Description of the task
Retype only the lines running from the beginning of the entries below to the line with "tertentu. Salah satu", both included. Do not include pictures.

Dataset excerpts

• • •

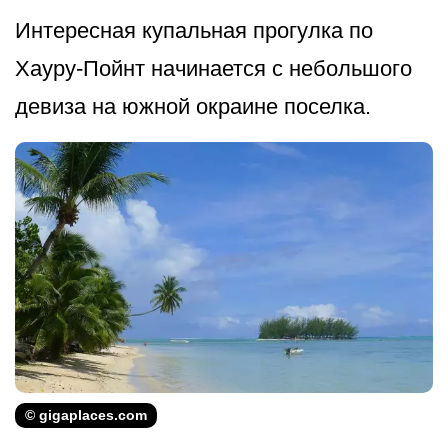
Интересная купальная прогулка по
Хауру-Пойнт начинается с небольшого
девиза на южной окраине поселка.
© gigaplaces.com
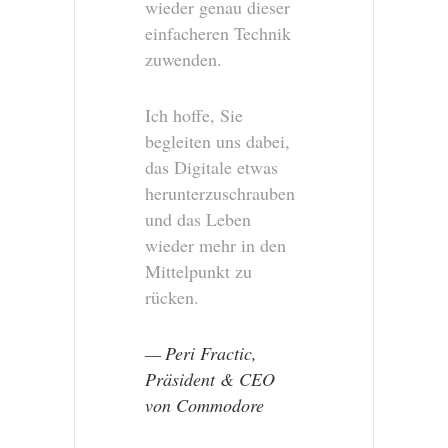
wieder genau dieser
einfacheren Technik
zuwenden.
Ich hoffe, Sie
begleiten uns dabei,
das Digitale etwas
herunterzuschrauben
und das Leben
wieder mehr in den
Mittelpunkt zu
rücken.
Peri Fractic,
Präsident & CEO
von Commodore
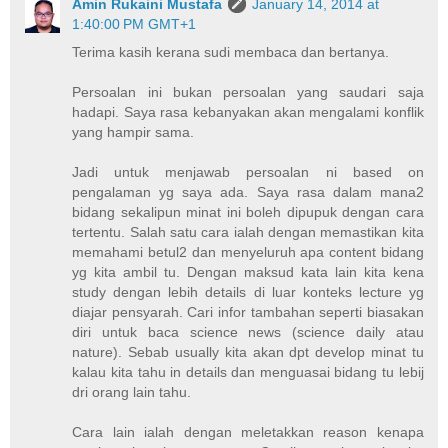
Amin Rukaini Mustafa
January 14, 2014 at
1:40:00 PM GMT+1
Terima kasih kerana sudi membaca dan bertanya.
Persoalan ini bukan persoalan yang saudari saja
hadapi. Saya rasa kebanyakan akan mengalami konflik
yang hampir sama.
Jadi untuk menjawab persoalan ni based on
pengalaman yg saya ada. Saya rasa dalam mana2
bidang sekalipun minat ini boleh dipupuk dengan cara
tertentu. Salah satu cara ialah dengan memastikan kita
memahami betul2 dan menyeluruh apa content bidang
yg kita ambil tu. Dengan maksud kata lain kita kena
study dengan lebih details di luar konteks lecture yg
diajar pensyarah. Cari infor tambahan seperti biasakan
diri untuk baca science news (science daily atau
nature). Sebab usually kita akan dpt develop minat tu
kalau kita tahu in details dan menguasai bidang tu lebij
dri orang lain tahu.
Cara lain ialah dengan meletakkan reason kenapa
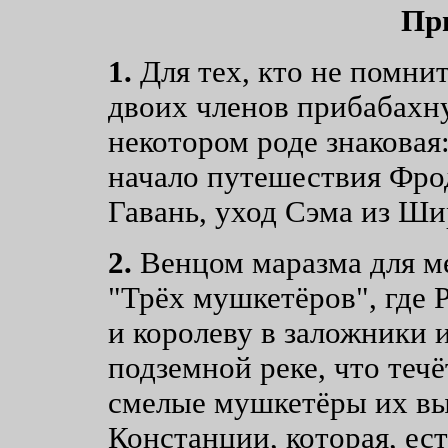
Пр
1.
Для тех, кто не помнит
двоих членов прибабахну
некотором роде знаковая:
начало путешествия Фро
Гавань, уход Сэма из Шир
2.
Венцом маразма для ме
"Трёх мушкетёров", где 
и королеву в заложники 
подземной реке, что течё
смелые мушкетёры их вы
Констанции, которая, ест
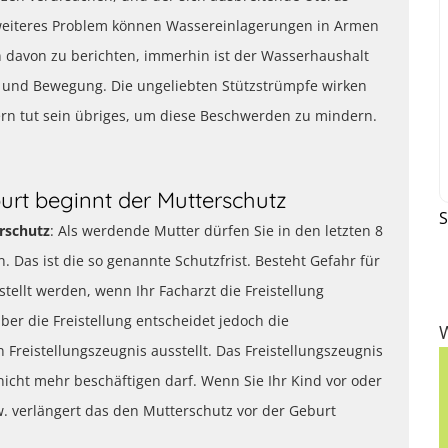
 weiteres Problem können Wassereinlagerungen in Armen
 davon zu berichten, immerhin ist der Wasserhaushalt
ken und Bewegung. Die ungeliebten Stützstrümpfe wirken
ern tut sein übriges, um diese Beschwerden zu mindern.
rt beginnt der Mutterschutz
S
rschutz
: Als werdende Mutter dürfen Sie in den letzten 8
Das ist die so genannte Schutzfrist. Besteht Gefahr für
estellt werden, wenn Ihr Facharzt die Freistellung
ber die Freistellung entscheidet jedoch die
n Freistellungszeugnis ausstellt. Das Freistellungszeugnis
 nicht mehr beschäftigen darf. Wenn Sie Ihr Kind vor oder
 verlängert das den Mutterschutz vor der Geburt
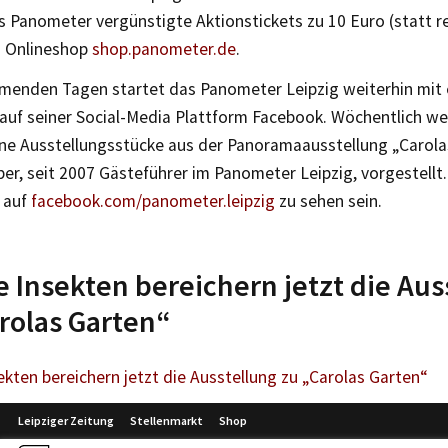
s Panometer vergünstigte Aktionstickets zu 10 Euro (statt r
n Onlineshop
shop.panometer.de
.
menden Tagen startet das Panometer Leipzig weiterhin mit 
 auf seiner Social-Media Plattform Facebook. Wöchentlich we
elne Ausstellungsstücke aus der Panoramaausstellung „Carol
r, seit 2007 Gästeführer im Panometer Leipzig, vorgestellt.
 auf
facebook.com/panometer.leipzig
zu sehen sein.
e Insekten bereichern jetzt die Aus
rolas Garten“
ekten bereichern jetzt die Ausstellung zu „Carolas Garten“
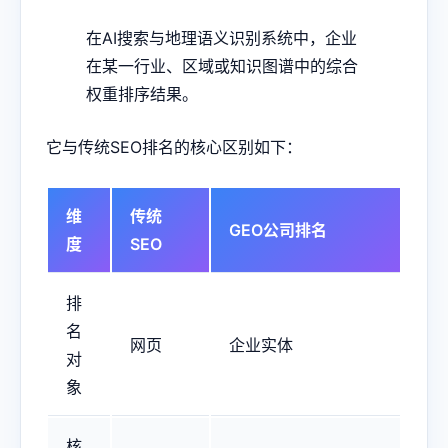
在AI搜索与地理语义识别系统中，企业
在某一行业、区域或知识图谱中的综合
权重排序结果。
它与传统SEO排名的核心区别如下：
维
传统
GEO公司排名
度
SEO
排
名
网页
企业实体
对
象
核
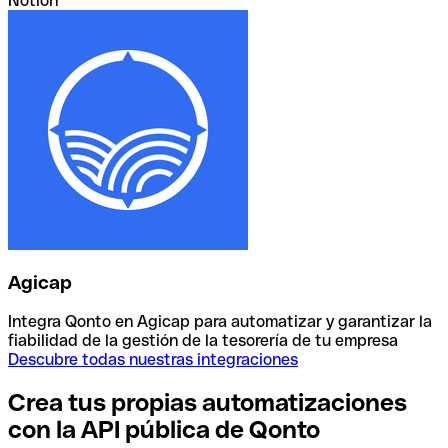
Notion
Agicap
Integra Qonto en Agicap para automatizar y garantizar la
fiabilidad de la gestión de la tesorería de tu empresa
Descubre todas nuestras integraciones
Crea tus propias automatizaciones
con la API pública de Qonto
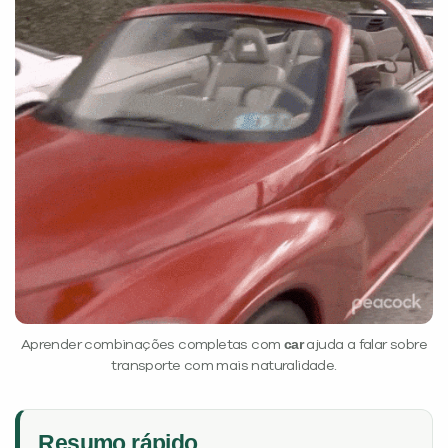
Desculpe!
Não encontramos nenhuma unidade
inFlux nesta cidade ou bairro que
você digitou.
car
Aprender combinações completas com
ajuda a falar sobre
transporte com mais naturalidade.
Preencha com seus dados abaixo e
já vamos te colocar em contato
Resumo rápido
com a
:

• • •

Output of the task
Интересная купальная прогулка по
Хауру-Пойнт начинается с небольшого
девиза на южной окраине поселка.
© gigaplaces.com
wieder genau dieser
einfacheren Technik
zuwenden.
Ich hoffe, Sie
begleiten uns dabei,
das Digitale etwas
herunterzuschrauben
und das Leben
wieder mehr in den
Mittelpunkt zu
rücken.
Peri Fractic,
Präsident & CEO
von Commodore
Amin Rukaini Mustafa
January 14, 2014 at
1:40:00 PM GMT+1
Terima kasih kerana sudi membaca dan bertanya.
Persoalan ini bukan persoalan yang saudari saja
hadapi. Saya rasa kebanyakan akan mengalami konflik
yang hampir sama.
Jadi untuk menjawab persoalan ni based on
pengalaman yg saya ada. Saya rasa dalam mana2
bidang sekalipun minat ini boleh dipupuk dengan cara
tertentu. Salah satu cara ialah dengan memastikan kita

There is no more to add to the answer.